**WORK ORDER**.
Retype, exactly as they stand, the lines from the start of the data to the line that contains "ha salido poco a poco de", both ends included. Leave the pictures out.
***** ENTRIES PROVIDED
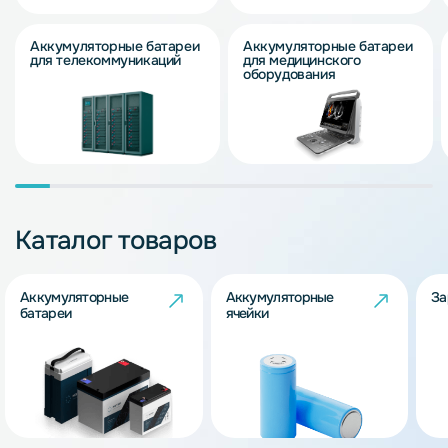
Аккумуляторные батареи
Аккумуляторные батареи
для телекоммуникаций
для медицинского
оборудования
Каталог товаров
Аккумуляторные
Аккумуляторные
За
батареи
ячейки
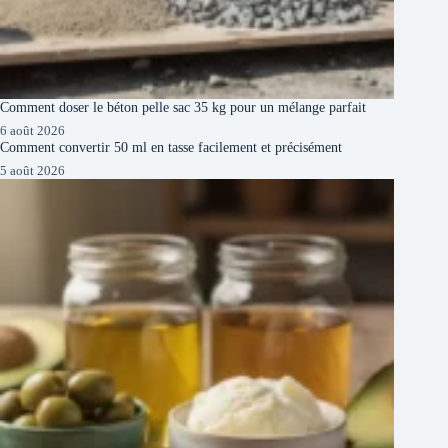
Comment doser le béton pelle sac 35 kg pour un mélange parfait
6 août 2026
Comment convertir 50 ml en tasse facilement et précisément
5 août 2026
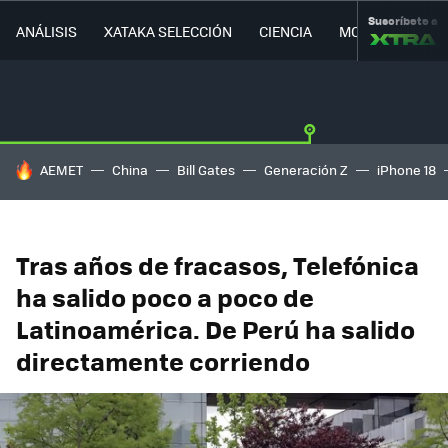
Suscríbete a
ANÁLISIS
XATAKA SELECCIÓN
CIENCIA
MOVILIDAD
HOY SE HABLA DE
AEMET
China
Bill Gates
Generación Z
iPhone 18
Tras años de fracasos, Telefónica
ha salido poco a poco de
Latinoamérica. De Perú ha salido
directamente corriendo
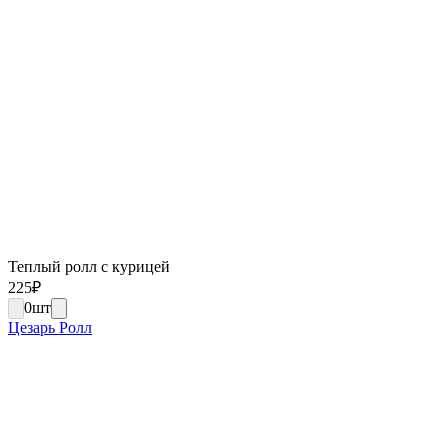
Теплый ролл с курицей
225
₽
0
шт
Цезарь Ролл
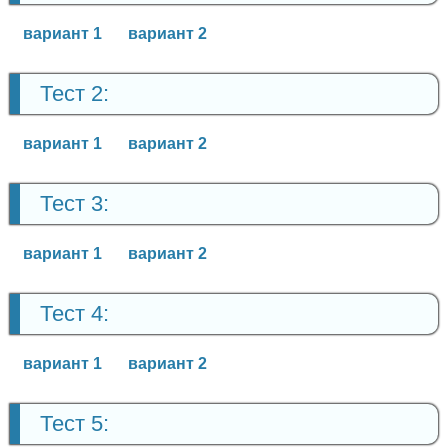
вариант 1
вариант 2
Тест 2:
вариант 1
вариант 2
Тест 3:
вариант 1
вариант 2
Тест 4:
вариант 1
вариант 2
Тест 5:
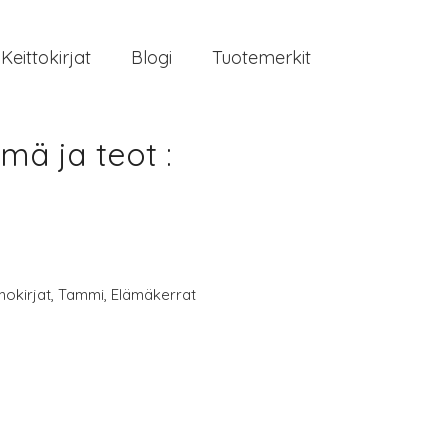
Keittokirjat
Blogi
Tuotemerkit
ä ja teot :
nokirjat
,
Tammi
,
Elämäkerrat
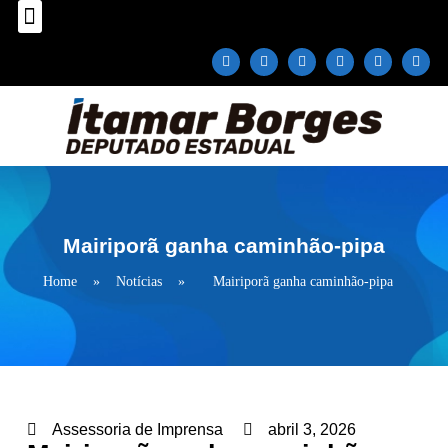
Sobre o Deputado
Plano Parlamentar
Fale com Itamar Borges
Mairiporã ganha caminhão-pipa
Home
»
Notícias
»
Mairiporã ganha caminhão-pipa
Assessoria de Imprensa
abril 3, 2026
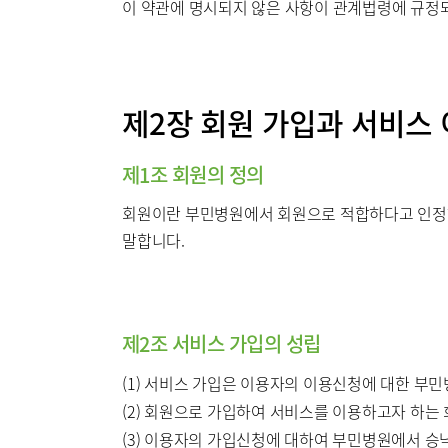
이 약관에 명시되지 않은 사항이 관계법령에 규정되
제2장 회원 가입과 서비스
제1조 회원의 정의
회원이란 부민병원에서 회원으로 적합하다고 인정하는
말합니다.
제2조 서비스 가입의 성립
(1) 서비스 가입은 이용자의 이용신청에 대한 부
(2) 회원으로 가입하여 서비스를 이용하고자 하는
(3) 이용자의 가입신청에 대하여 부민병원에서 승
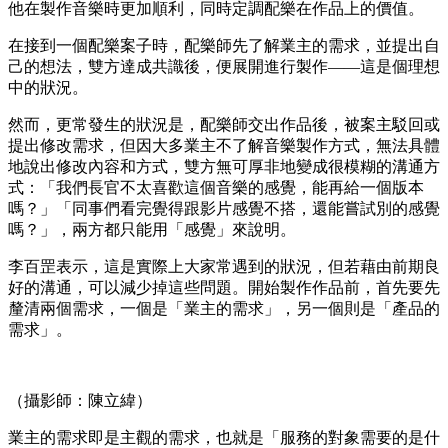
他在製作音樂時更加順利，同時定調配樂在作品上的價值。
在接到一個配樂案子時，配樂師先了解業主的需求，並提出自
己的想法，雙方達成共識後，便展開進行製作——這是個理想
中的狀況。
然而，更常發生的狀況是，配樂師交出作品後，被案主駁回或
提出修改需求，但因大多業主不了解音樂製作方式，無法具體
地說出修改內容和方式，雙方無可厚非地變成很模糊的溝通方
式：「我們長官不太喜歡這個音樂的感覺，能再給一個版本
嗎？」「同事們看完覺得跟影片感覺不搭，還能嘗試別的感覺
嗎？」，兩方都只能用「感覺」來說明。
李百罡表示，這是實際上大家常遇到的狀況，但若藉由前期良
好的溝通，可以減少掉這些問題。開始製作作品前，首先要先
釐清兩個需求，一個是「業主的需求」，另一個則是「產品的
需求」。
（攝影師：陳立緯）
業主的需求即是主觀的需求，也就是「服務的對象需要的是什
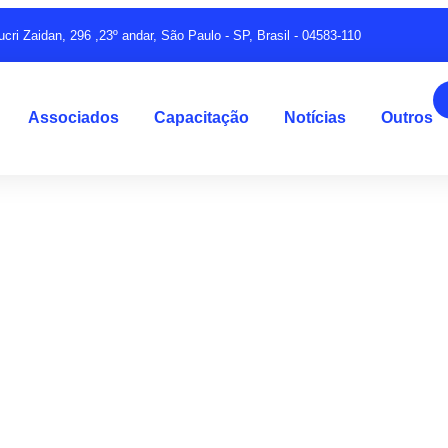
ucri Zaidan, 296 ,23º andar, São Paulo - SP, Brasil - 04583-110
Associados
Capacitação
Notícias
Outros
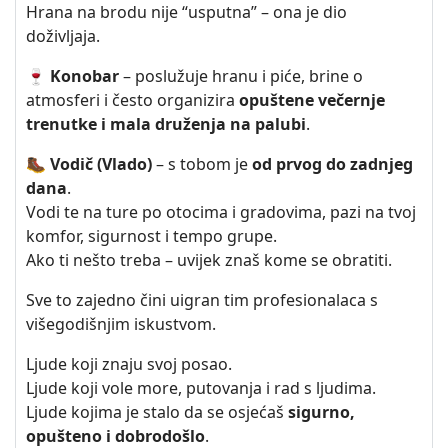
Hrana na brodu nije “usputna” – ona je dio
doživljaja.
🍷
Konobar
– poslužuje hranu i piće, brine o
atmosferi i često organizira
opuštene večernje
trenutke i mala druženja na palubi
.
🥾
Vodič (Vlado)
– s tobom je
od prvog do zadnjeg
dana
.
Vodi te na ture po otocima i gradovima, pazi na tvoj
komfor, sigurnost i tempo grupe.
Ako ti nešto treba – uvijek znaš kome se obratiti.
Sve to zajedno čini uigran tim profesionalaca s
višegodišnjim iskustvom.
Ljude koji znaju svoj posao.
Ljude koji vole more, putovanja i rad s ljudima.
Ljude kojima je stalo da se osjećaš
sigurno,
opušteno i dobrodošlo
.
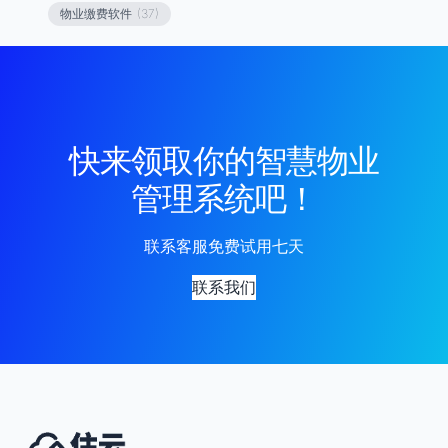
物业缴费软件
(37)
快来领取你的智慧物业
管理系统吧！
联系客服免费试用七天
联系我们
**********
**OUTPUT OF THE EXERCISE**.
Аккумуляторные батареи
Аккумуляторные батареи
для телекоммуникаций
для медицинского
оборудования
Каталог товаров
Аккумуляторные
Аккумуляторные
За
батареи
ячейки
Comment doser le béton pelle sac 35 kg pour un mélange parfait
6 août 2026
Comment convertir 50 ml en tasse facilement et précisément
5 août 2026
Suscríbete a
ANÁLISIS
XATAKA SELECCIÓN
CIENCIA
MOVILIDAD
HOY SE HABLA DE
AEMET
China
Bill Gates
Generación Z
iPhone 18
Tras años de fracasos, Telefónica
ha salido poco a poco de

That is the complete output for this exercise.